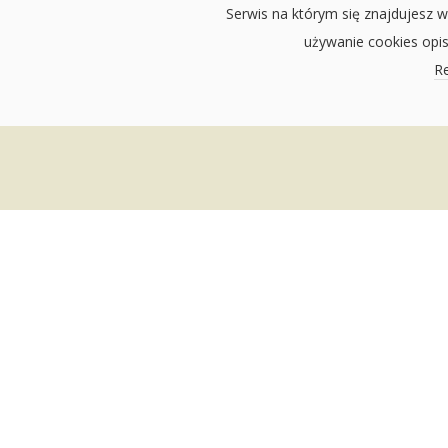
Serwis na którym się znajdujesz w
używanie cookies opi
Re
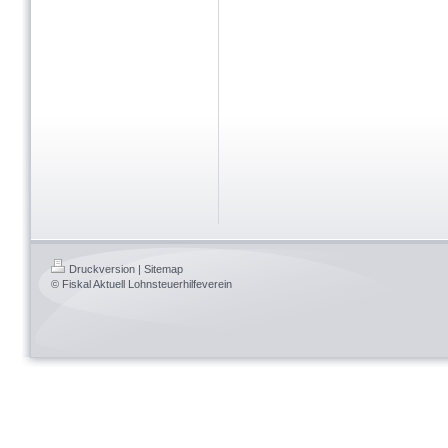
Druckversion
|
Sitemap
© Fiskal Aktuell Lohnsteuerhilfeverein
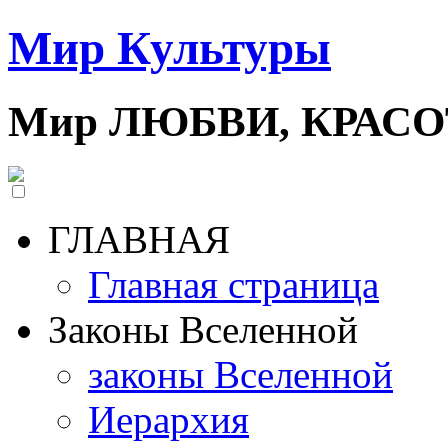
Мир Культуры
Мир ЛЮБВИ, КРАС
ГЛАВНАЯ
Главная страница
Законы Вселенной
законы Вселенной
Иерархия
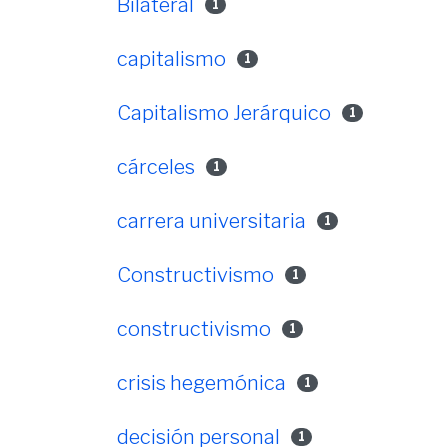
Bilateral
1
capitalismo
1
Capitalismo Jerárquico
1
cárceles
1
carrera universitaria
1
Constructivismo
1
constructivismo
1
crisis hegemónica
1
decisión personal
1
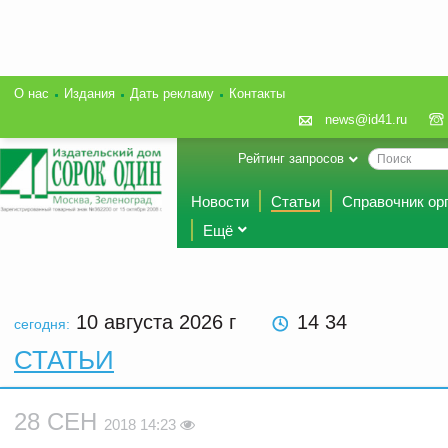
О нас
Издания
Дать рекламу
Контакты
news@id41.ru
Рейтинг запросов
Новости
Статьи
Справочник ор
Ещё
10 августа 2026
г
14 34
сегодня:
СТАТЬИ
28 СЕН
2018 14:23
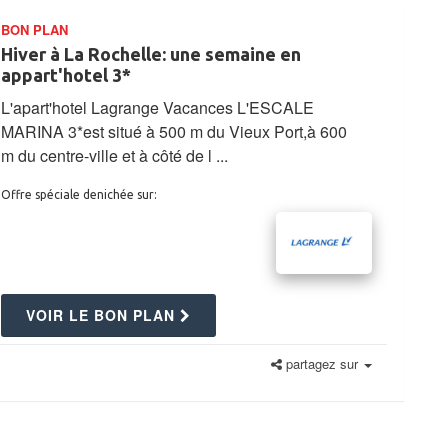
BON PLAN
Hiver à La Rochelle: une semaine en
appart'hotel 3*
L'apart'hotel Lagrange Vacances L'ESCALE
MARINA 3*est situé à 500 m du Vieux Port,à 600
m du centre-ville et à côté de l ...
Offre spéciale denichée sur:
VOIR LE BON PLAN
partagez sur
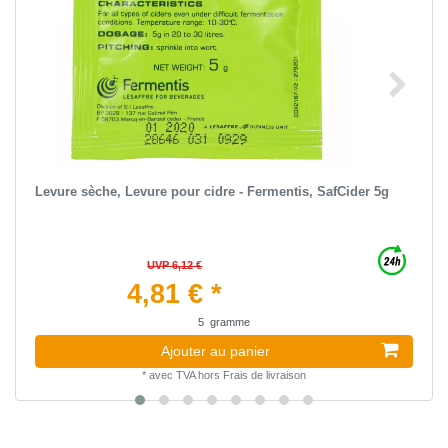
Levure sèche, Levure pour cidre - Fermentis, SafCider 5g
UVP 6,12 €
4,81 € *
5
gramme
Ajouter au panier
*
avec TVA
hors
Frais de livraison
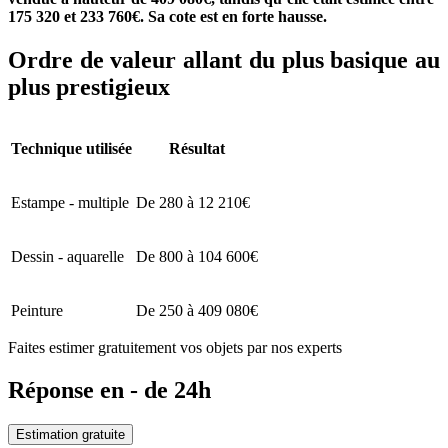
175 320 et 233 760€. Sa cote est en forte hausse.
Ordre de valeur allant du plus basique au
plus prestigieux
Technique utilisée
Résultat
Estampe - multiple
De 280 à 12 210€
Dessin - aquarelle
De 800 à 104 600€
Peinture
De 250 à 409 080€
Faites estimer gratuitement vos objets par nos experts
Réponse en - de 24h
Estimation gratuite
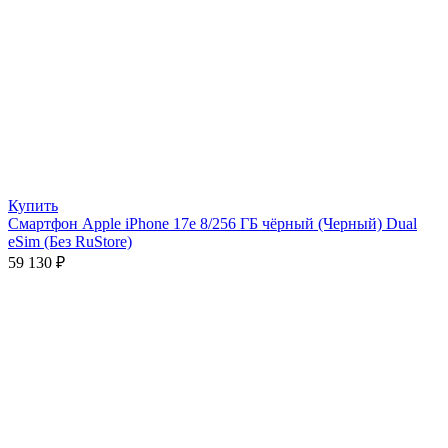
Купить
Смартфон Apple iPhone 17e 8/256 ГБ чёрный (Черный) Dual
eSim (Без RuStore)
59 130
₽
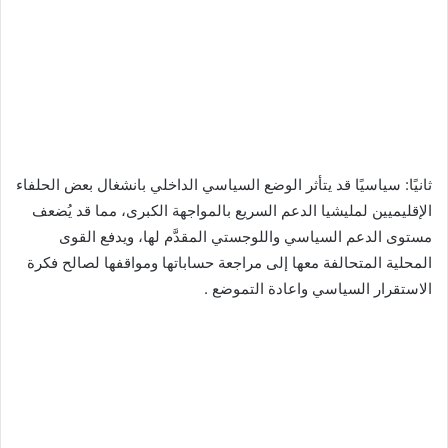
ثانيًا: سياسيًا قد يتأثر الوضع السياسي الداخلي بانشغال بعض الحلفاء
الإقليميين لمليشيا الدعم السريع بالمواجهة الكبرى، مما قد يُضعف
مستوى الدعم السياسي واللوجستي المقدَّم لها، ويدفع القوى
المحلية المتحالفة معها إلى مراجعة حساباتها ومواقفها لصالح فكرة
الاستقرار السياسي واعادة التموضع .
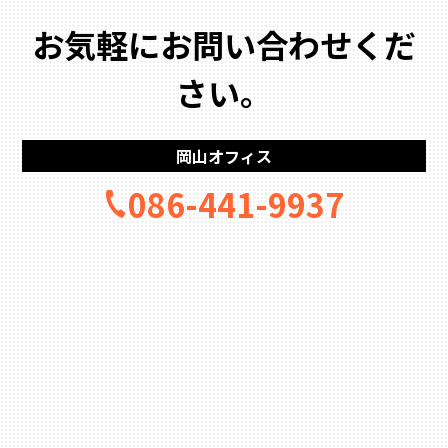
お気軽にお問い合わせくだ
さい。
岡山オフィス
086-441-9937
* * *
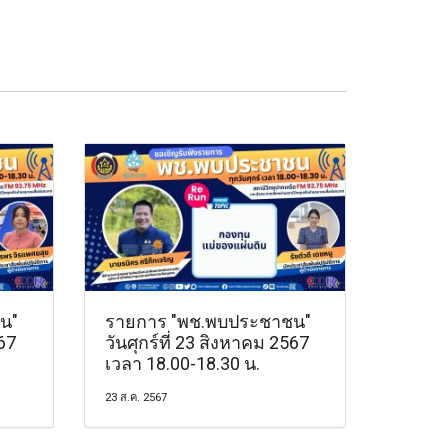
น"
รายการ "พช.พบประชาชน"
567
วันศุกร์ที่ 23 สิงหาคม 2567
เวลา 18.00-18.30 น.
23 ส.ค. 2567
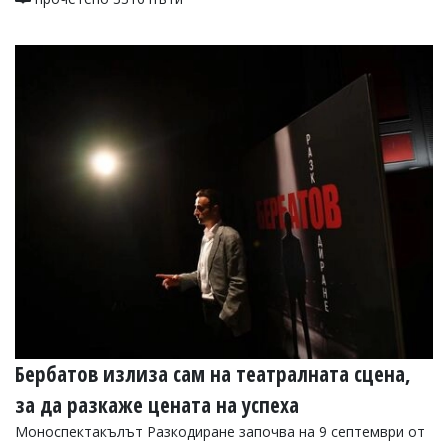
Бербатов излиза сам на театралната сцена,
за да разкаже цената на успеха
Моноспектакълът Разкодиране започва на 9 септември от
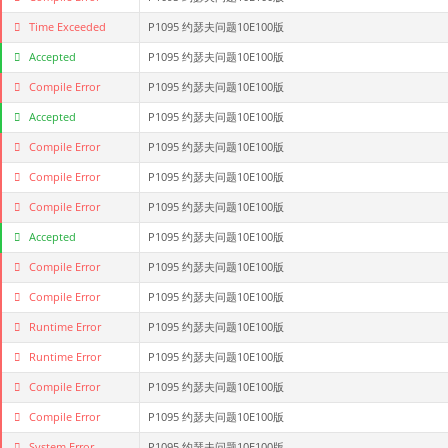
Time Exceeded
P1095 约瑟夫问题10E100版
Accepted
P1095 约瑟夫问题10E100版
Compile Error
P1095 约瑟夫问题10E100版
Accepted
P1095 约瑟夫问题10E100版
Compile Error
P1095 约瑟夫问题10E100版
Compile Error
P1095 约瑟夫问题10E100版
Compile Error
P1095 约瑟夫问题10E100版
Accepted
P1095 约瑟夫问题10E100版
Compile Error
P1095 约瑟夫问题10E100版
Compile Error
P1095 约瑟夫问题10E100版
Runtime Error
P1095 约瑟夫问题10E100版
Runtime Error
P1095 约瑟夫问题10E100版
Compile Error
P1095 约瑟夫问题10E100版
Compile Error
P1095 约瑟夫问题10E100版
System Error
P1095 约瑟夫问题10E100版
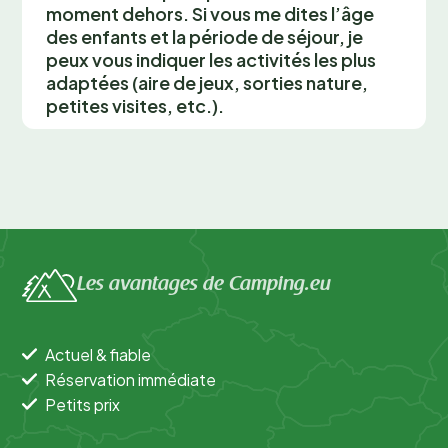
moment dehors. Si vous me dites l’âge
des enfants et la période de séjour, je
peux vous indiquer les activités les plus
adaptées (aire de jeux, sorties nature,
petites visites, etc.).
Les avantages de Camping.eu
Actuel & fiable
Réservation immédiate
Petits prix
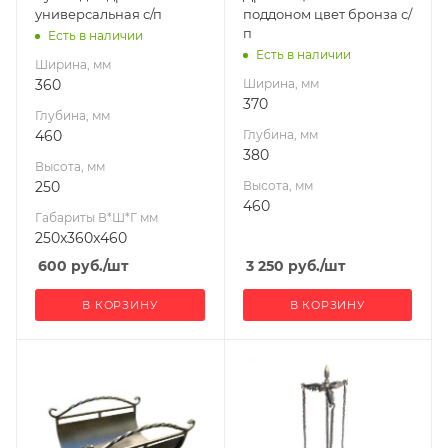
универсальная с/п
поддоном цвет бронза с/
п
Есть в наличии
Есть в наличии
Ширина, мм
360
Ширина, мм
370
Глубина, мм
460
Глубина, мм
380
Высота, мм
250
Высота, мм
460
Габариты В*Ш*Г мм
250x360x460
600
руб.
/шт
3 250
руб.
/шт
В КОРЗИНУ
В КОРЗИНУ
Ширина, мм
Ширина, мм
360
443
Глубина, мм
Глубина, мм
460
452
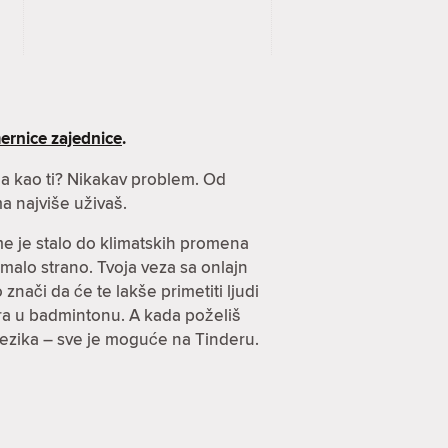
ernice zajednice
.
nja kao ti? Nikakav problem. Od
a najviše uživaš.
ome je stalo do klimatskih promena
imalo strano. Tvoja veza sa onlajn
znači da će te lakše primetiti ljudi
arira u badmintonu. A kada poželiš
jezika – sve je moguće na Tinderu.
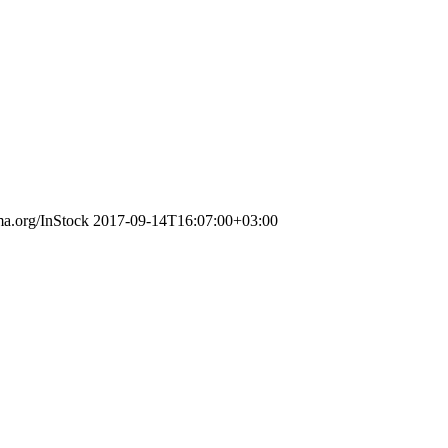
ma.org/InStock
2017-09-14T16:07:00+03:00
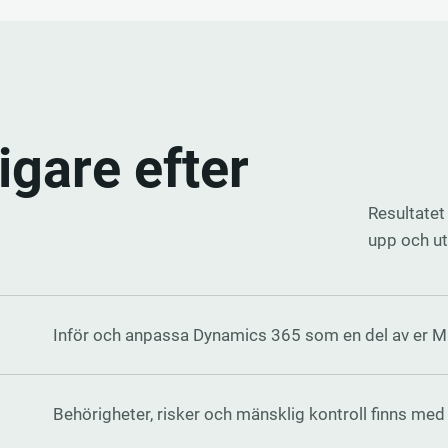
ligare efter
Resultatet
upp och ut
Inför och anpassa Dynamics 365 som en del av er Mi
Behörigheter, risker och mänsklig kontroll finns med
==
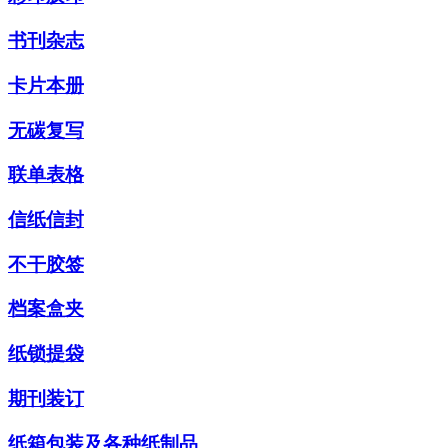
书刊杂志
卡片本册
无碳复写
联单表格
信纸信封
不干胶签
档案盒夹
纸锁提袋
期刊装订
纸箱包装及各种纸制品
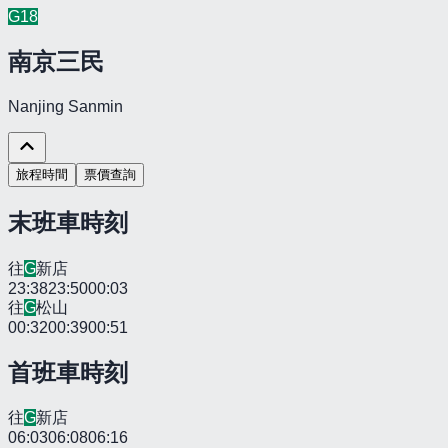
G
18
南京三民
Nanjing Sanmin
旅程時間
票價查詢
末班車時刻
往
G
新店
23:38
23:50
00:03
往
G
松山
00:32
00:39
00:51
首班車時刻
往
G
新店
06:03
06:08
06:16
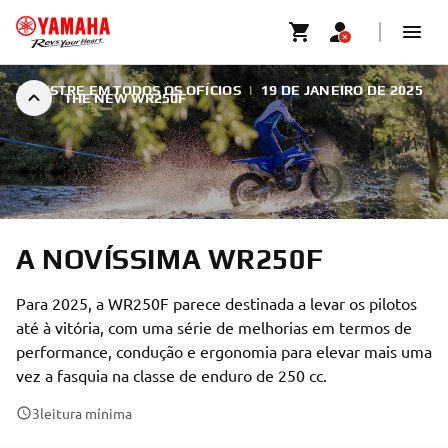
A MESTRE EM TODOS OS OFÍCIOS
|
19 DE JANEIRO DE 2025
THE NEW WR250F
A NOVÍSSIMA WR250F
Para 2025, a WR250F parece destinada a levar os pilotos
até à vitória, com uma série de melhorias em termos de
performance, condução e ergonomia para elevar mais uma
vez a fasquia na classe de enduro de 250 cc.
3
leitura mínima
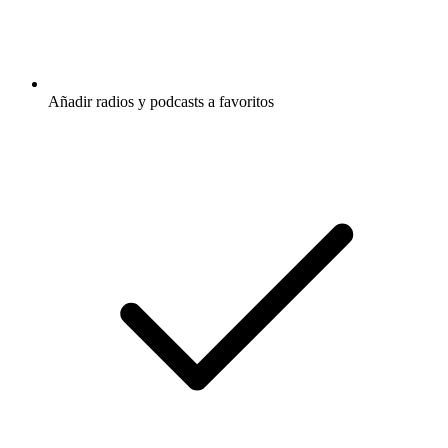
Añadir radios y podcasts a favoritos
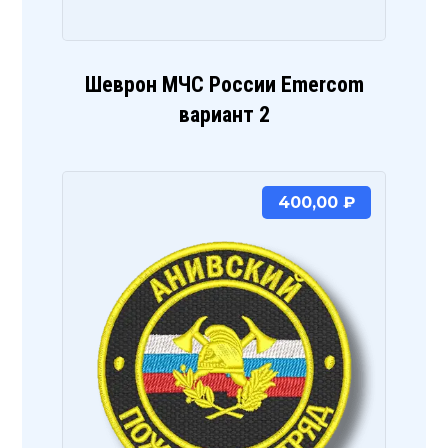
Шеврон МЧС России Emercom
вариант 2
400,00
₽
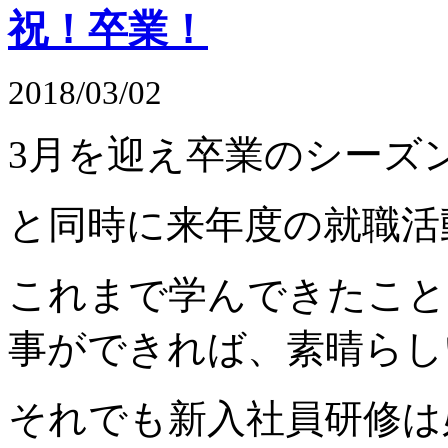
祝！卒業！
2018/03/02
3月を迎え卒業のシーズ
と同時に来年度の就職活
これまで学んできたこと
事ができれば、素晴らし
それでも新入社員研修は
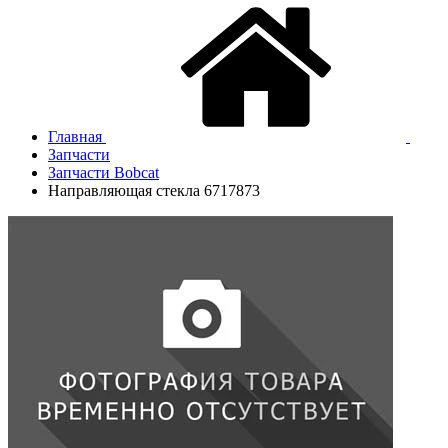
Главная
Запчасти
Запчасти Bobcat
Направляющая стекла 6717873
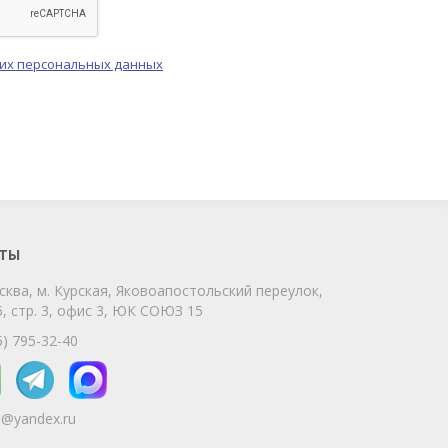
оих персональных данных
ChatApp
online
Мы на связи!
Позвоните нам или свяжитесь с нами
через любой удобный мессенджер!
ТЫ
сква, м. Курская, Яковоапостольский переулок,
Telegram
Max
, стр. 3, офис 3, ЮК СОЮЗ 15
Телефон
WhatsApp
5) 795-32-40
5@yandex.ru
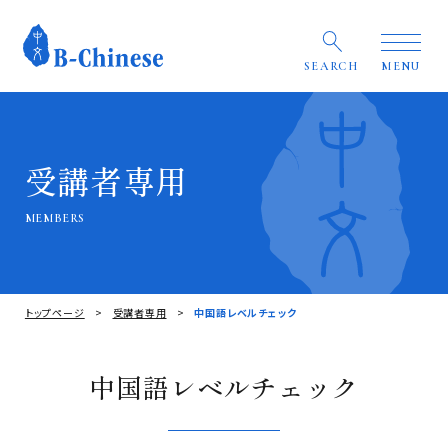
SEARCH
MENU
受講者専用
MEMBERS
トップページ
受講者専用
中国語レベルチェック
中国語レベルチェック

Task –
Each line of the listing above that includes the word "hotel" should be copied.

Reply –
appart'hotel 3*
L'apart'hotel Lagrange Vacances L'ESCALE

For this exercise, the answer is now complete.